Вот вам наудачу взятые мною три крупных исторических идеи, связанные с пониманием русского исторического процесса, которыми мы обязаны Н. А. Рожкову. Но я очень опасаюсь, что 99% здесь присутствующих от меня впервые услыхали, что родоначальником и автором их является наш покойный Н. А. Об'ясняется это отчасти крайней спешностью его исторических трудов, тем, что он крайне быстро работал. И тут я не могу не рассказать одного факта — как создалась его диссертация «Сельское хозяйство Московской Руси XVI в.».
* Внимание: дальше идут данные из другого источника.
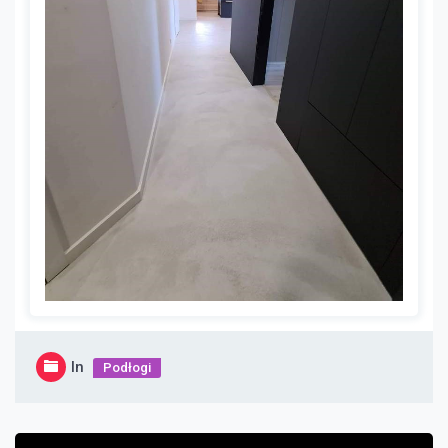
In
Podłogi
Nawigacja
Он приехал в 1897 г. в Москву с планом диссертации в кармане и с некоторыми выписками из печатных источников. Эти печатные источники он поглощал, можно сказать, совершенно невероятным образом: сегодня я к нему отправляю том актов археографической экспедиции, завтра он возвращает его обратно и требует от меня другой том. Я заведовал тогда библиотекой исторического семинария нашего факультета. Я спросил у передатчика (Н. А. не лично брал книги), кто это пожирает книги таким способом? Тогда я впервые услыхал имя Н. А. В университете студентами мы знакомы не были.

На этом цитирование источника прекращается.